Tuesday, August 11, 2009

Give it time...

"Man, this is tough."
"Ouch, this does not feel natural!"
"How long do I have to let him go?"
"Is he getting enough?"


As you can see our relationship started out pretty rough. A lot of pain, confusion and worry. I would say that most great relationships don't start out that way. They start out all flowery with hearts flying all around. But that is exactly how this great relationship started out. In case you have not caught on yet, I am talking about our (Lincoln and I) breastfeeding relationship.

I remember those first days just like they were yesterday. My milk didn't come in for 4 days, my baby had bad jaundice and it hurt like heck! (Don't believe what the books tell you, that it shouldn't hurt if you do it right.) But I was determined to do what I believed was best for him and I. I don't know where I got my determination from, but I was determined to make this relationship work. So we worked and worked at it, not having a clue what we were doing. Then finally one day we finally clicked and the relationship turned from tough to smooth sailing and filled with love, at least for a while...

I set goals for myself. I said I would try to nurse until he was 6 months. Our relationship proved hard again when I went back to work and was pumping. I had great accommodations at work, but Lincoln was such a piggy that I was afraid that I would not have enough for him while I was away. I lived in that limbo until he turned six months. Finally he started solids and I felt the pressure release and it was smooth sailing again.
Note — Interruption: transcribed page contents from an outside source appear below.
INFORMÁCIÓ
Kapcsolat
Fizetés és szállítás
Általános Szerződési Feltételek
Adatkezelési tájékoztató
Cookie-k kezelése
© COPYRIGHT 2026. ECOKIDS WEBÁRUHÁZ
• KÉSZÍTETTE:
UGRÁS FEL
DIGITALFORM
Once I made it to six months I set another goal, this time to make it to a year. And made it we did and beyond. I finally stopped pumping at 14 months, but we kept nursing at home. I was so proud to have made my goal, but neither of us were ready to dissolve this relationship. The months kept passing by and occasionally I would think about weaning him, but I always really wanted him to decide when that would be.

Well for the past month he has been nursing less and less, about 1 to 2 times a day (because he started his new school and I leave for work too early). Then about a week and a half ago, he would just nurse at night for like 1 minute and be done. I started to think maybe he was weaning himself finally. So about a week ago I put him down without nursing him. He did cry a bit but then went to sleep and didn't wake up until morning (just like normal). So the next night I did the same thing, down without nursing. Now here we are a week later and he has not nursed a all.
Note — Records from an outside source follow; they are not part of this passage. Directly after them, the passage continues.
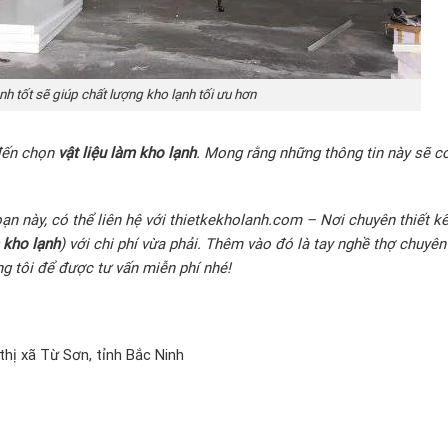
ạnh tốt sẽ giúp chất lượng kho lạnh tối ưu hơn
 đến chọn
vật liệu làm kho lạnh
. Mong rằng những thông tin này sẽ có
.
n này, có thể liên hệ với thietkekholanh.com – Nơi chuyên thiết kế,
m kho lạnh
) với chi phí vừa phải. Thêm vào đó là tay nghề thợ chuyên
g tôi để được tư vấn miễn phí nhé!
hị xã Từ Sơn, tỉnh Bắc Ninh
He did show some signs here and there that he would like to, but I just directed his attention somewhere else and he gave it up, no protest. I wanted to write about this because this is a huge milestone in our lives. This relationship is 17 months old and now it is time for it to evolve. But what will it evolve too? I am sad, I feel like a lot of change has happened to us all in the past month and I am not sure I was ready to give up my one on one time with Lincoln. It was something so special that only he and I shared, our time to reconnect after a long day or a restless night. When I was asked when I was going to stop nursing, this would always be my reason not to stop. I was afraid that I would not know how to have this type of connection with him if it was not through nursing. He is such a busy little guy and this was the only time he would sit down and relax with me. I think the hardest thing for me is that I did not cherish that last nursing session since I didn't know he was going to wean, so I feel like I missed out on a special memory.
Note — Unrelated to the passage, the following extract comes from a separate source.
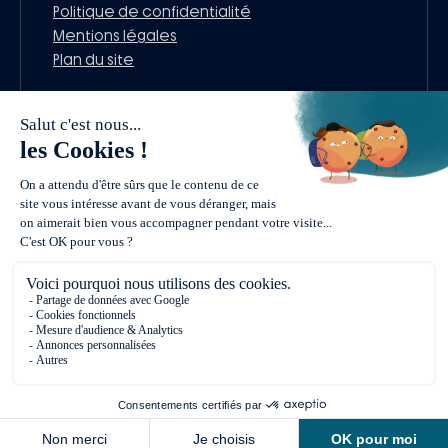
Politique de confidentialité
Mentions légales
Plan du site
DEMANDER PLUS D’INFORMATIONS SUR L’OFFRE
I know there are many views on this subject, but nursing just worked for us. Now I have to find a new way to connect with my ever growing, always changing and over active toddler.

2 comments:

The Jungs said...

Wow. That is amazing. I tried breastfeeding Riley for 10 days and my milk never came in and I had to switch to formula. Who knows what will happen for me the 2nd time around....

Amy G said...

It really sucks when your milk does not come in soon. That is why Linc got jaundice so bad, because he was not getting any food to flush out his system. You never know what could happen with the next baby. Your little Riley is one cute little guy!